The Arizona shooting has resulted in widespread, and sometimes controversial, calls for toned-down political rhetoric. Volkmann, whose remarks won him a customary visit from the Secret Service, is toning it down.
"I can't imagine what it's like for the parents," he said, reflecting on the massacre in Tucson. "I got a four-year-old girl and a two-year-old boy."
Volkmann, who has a fledgling chiropractic business, was upset with Obama over health care reform and the Making Home Affordable program.
"The Making Home Affordable plan, and then his health care plan, someone's gotta knock some sense into that idiot," Volkmann said, shortly after winning a cage fight. "I'm a chiropractor, so I know the health care situation is not good, but he's making it worse."
HuffPost asked Volkmann, who lives in White Bear Lake, Minn., about his experience with Making Home Affordable. He said he started trying to get his lender to lower his interest rate back in 2008. When MHA's signature Home Affordable Modification Program launched in 2009, he said, the bank told him he was ineligible because his home is too far underwater and because he doesn't make enough money.
"I told them I was struggling paying the bills," he said.

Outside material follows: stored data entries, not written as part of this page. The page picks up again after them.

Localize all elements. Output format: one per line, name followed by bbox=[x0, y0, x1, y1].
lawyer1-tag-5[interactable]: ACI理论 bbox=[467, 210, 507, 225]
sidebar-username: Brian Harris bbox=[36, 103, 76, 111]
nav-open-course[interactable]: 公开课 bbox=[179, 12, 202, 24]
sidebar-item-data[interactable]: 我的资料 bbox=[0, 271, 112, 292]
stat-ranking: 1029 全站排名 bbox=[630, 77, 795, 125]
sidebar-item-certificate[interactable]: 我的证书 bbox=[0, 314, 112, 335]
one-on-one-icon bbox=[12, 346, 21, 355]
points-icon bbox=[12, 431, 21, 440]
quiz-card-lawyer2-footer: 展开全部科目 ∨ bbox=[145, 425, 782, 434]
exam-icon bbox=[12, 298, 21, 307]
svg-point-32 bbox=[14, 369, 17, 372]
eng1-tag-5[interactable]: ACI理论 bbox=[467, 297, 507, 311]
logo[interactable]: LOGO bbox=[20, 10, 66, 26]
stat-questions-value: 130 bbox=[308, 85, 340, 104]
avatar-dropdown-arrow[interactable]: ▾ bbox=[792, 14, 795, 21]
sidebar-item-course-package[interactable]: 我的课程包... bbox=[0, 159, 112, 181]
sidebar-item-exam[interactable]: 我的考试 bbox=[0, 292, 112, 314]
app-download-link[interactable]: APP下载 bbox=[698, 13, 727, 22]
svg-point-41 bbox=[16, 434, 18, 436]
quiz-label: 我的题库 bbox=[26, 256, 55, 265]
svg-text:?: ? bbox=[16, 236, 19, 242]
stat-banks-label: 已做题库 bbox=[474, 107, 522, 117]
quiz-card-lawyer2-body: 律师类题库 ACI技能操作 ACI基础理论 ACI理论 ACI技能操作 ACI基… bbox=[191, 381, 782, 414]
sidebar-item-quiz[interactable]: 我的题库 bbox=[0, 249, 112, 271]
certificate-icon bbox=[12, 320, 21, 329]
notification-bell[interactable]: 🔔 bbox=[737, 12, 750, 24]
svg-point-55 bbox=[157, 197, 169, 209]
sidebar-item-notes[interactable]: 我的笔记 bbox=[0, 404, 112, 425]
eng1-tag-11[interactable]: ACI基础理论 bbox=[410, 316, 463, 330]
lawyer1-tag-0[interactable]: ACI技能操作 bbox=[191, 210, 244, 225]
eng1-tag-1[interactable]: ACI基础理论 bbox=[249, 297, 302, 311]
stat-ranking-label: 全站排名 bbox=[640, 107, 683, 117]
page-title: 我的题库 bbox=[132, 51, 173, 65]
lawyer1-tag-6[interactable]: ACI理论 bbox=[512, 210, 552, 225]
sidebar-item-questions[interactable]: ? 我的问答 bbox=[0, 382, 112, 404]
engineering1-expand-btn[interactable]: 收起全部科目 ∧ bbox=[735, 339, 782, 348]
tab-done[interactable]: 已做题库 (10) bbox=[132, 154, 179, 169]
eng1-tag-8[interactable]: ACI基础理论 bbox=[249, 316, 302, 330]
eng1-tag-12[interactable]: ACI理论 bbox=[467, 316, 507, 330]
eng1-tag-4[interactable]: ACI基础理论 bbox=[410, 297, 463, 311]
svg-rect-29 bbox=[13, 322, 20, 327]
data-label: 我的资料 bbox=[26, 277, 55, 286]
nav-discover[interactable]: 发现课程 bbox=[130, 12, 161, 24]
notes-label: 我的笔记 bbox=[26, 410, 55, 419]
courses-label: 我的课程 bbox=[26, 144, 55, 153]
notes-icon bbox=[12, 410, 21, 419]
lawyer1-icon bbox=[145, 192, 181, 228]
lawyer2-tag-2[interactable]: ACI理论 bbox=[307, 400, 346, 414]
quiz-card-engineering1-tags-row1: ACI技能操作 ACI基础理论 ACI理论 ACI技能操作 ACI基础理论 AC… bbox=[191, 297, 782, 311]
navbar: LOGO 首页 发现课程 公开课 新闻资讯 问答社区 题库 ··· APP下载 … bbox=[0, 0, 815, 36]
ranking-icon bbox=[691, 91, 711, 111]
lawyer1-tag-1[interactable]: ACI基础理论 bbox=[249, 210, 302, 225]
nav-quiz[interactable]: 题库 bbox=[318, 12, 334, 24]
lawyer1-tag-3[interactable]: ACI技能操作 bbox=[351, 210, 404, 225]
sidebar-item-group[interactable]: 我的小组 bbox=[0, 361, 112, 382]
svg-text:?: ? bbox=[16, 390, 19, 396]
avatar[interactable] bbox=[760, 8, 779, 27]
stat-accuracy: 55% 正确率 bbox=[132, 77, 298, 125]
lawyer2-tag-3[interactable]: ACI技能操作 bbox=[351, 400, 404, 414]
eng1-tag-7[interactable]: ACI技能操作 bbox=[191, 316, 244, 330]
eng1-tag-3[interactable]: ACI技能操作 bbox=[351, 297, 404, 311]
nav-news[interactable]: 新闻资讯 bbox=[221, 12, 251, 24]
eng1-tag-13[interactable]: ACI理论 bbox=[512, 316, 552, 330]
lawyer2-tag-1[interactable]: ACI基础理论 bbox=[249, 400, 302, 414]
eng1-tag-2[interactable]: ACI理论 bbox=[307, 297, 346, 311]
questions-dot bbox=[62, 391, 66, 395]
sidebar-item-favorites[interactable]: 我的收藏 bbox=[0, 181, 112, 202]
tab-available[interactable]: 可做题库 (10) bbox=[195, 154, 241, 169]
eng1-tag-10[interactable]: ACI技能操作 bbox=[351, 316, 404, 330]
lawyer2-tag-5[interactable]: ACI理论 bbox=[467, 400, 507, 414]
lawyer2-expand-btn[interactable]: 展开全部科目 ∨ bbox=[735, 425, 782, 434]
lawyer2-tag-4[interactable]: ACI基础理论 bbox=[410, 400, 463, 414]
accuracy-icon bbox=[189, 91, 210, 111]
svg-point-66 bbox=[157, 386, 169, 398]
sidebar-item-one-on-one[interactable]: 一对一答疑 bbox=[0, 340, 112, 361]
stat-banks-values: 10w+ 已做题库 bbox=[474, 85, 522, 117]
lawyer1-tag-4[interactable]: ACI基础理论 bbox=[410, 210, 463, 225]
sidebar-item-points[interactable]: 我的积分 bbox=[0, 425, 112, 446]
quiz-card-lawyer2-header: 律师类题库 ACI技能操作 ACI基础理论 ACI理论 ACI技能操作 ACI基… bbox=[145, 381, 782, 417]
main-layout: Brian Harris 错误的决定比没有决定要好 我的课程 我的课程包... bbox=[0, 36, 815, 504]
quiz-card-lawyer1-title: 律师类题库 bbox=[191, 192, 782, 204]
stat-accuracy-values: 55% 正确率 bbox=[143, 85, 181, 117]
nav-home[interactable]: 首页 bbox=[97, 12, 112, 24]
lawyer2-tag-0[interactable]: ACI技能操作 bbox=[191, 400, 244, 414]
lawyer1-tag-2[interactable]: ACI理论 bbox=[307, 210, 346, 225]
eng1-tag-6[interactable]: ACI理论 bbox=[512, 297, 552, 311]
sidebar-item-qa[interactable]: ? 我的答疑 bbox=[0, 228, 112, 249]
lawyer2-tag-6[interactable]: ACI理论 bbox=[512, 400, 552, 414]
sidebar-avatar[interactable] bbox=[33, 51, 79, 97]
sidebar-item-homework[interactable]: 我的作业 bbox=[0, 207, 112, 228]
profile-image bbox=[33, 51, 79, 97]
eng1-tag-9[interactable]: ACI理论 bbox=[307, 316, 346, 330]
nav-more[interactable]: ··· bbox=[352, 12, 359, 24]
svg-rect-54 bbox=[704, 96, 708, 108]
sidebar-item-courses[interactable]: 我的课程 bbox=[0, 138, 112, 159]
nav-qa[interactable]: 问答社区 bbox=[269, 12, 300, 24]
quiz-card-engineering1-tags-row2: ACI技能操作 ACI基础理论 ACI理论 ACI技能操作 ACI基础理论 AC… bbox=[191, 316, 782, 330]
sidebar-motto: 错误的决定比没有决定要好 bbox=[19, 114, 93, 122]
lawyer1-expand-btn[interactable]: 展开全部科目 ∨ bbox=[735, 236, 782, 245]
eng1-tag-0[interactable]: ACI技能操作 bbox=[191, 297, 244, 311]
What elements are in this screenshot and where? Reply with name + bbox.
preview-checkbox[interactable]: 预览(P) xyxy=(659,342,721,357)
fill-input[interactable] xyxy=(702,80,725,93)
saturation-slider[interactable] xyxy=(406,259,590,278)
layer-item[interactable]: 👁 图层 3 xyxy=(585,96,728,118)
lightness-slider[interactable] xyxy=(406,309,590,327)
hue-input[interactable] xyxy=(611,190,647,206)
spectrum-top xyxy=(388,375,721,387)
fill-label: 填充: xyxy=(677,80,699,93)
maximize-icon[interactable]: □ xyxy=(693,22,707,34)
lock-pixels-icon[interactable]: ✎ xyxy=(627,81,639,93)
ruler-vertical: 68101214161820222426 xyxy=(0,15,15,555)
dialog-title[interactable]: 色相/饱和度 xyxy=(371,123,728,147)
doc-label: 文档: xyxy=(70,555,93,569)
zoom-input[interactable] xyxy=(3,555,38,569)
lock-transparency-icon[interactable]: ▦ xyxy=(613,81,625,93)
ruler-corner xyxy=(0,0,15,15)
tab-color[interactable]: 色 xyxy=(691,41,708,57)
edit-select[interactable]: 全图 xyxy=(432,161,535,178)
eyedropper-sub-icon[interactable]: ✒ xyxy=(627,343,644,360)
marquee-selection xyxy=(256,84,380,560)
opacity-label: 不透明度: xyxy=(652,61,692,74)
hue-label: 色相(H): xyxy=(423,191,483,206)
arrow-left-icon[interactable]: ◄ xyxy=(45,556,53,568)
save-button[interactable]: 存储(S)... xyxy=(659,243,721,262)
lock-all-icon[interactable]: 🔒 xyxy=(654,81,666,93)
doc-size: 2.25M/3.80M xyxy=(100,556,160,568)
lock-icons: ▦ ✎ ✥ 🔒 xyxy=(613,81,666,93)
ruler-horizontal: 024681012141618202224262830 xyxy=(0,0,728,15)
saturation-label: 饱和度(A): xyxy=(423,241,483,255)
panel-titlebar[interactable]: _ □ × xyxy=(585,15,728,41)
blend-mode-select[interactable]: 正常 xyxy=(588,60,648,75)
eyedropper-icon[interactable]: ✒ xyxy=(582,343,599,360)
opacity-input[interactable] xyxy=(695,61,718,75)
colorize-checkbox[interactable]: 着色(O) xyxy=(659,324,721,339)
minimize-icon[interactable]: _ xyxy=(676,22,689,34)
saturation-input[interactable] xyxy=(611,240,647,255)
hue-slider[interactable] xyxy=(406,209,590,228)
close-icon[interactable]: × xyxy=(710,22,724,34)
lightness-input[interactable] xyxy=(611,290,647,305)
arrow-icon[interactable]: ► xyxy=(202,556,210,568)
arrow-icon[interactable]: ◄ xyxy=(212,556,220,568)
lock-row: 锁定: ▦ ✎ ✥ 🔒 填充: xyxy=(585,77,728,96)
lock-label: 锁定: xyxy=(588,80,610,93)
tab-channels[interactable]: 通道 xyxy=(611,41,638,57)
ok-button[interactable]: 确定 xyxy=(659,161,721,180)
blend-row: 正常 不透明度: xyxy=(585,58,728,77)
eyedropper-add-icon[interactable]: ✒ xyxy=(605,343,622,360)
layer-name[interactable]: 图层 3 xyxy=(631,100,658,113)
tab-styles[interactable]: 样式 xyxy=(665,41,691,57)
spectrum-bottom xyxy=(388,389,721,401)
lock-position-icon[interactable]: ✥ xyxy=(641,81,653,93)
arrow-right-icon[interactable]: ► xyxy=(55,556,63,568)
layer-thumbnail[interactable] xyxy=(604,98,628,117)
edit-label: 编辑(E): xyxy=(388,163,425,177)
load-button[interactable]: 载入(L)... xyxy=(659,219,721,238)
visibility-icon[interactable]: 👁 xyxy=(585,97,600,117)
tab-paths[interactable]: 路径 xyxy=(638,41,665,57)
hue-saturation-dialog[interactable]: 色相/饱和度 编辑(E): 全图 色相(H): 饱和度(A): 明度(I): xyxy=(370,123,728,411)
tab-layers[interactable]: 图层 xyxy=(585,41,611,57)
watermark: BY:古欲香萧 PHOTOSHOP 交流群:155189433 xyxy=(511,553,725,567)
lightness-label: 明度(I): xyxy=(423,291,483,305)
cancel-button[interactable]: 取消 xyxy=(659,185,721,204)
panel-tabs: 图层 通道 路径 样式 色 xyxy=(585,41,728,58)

A HAMP modification typically reduces a borrower's monthly payments by $500. If an eligible homeowner makes reduced payments during a trial period that is supposed to last three months, the modification is supposed to become "permanent" for five years. But the program is falling far short of its original goal -- to reach 3 million to 4 million homeowners -- as more people have been bounced from HAMP mods than have been given permanent relief.
Negative equity is not supposed to be a HAMP dealbreaker, but mortgage servicers who violate the program's guidelines have not faced any consequences from the Obama administration.
Volkmann said he owes about $172,000 on an interest-only loan on a house he bought in 2006 that is now worth $79,000. He said the bank sent him a HAMP application after he stopped making payments late in 2009, but now he just wants to do a short sale.